There are students on this campus that are interested in cybersecurity-related careers and going into the cyberspace field. What advice do you have for them given your role and all you’ve learned throughout your career?
It’s all about continual learning. What we found is a lot of the people that work in national security that bring cybersecurity emphasis is that they may start in one area, and it may start at writing code — but over time, they might become a leader in a work center, they might become somebody that gets really interested in the policy surrounding national security. It’s really continuing to educate, continuing to learn and then following interests. A career in cybersecurity today can lead you in so many different paths. Some of those can be in private industry, some can be in government, some could be in the military. Increasingly, we expect to see people being able to move throughout both industry and government to really help our nation in many different ways.
What about students who maybe aren’t super well-versed in the tech of it all, like those who want to pursue medicine? What do you say to students who recognize cybersecurity’s relevance but are a bit more detached from it?

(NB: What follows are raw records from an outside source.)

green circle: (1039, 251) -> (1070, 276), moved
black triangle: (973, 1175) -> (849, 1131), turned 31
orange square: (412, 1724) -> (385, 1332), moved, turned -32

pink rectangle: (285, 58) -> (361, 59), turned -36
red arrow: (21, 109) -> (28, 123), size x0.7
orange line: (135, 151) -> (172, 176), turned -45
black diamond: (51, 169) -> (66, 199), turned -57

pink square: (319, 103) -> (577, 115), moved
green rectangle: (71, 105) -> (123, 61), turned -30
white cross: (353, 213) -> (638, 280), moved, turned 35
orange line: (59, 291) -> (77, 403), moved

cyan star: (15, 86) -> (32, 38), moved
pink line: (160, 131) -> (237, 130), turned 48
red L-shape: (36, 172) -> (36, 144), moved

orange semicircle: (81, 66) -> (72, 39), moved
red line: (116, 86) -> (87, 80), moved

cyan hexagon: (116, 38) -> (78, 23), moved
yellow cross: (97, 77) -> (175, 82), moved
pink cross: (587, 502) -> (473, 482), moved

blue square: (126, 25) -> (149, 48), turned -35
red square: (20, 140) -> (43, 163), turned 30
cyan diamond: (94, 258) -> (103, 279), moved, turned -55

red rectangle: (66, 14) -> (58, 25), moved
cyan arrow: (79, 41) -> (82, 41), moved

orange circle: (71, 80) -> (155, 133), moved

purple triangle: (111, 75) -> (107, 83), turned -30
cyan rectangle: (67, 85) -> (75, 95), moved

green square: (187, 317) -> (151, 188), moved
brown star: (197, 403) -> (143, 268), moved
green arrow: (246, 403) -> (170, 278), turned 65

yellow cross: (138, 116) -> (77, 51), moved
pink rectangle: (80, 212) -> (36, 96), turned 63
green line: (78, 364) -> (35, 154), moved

I would just encourage anyone that feels like that to recognize that every discipline we have will, at its core, have some form of cyber engaged in it — whether it’s how AI is going to impact medicine or how an embedded operating system inside a medical device…[may] bring risk to either the hospital or the practice. All of it is a potential area that will have cyber implications. How do you protect your patients’ data? There’s going to be a cyber aspect to every role, and the earlier that education occurs will allow individuals to take advantage of that technology in a way that allows them to be more effective in whatever role they want to play.
Responses have been edited for clarity.